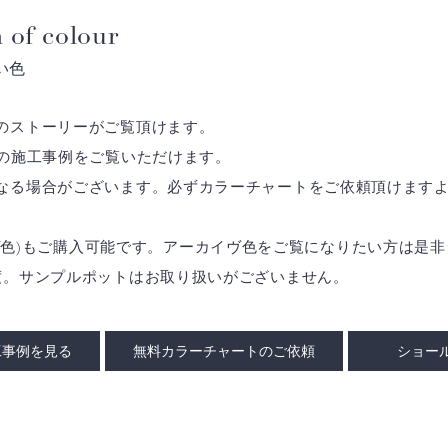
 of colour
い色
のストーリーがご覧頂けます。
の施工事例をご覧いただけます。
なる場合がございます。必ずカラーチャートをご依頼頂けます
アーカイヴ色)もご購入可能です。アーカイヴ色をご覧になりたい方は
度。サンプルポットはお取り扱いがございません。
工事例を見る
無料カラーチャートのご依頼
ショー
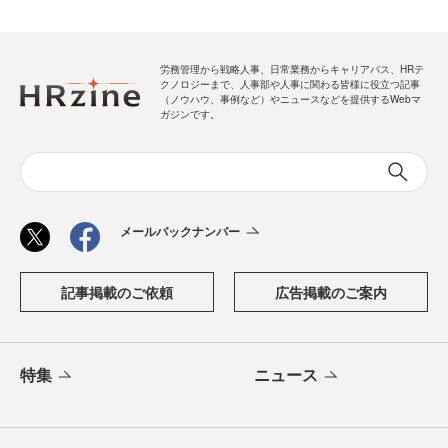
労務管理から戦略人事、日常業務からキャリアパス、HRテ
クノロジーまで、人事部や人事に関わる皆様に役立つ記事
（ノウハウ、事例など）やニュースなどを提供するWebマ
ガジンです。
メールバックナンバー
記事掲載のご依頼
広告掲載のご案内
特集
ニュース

══════════════════════════════

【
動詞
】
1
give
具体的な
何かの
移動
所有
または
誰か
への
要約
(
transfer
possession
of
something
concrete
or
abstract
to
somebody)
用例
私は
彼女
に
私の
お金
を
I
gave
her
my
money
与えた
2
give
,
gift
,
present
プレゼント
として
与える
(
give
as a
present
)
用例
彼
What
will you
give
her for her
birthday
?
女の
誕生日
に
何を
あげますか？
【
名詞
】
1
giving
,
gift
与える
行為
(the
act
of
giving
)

══════════════════════════════

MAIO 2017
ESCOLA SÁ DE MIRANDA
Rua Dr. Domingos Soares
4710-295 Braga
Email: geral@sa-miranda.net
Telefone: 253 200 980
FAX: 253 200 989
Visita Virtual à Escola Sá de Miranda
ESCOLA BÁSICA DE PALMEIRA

══════════════════════════════

→ WHAT YOU NEED TO DO
With the line holding "4710-295 Braga" as the first and the line holding "ESCOLA BÁSICA DE PALMEIRA" as the last, please transcribe exactly the lines of the material above in that range and nothing else.

→ TASK OUTPUT
4710-295 Braga
Email: geral@sa-miranda.net
Telefone: 253 200 980
FAX: 253 200 989
Visita Virtual à Escola Sá de Miranda
ESCOLA BÁSICA DE PALMEIRA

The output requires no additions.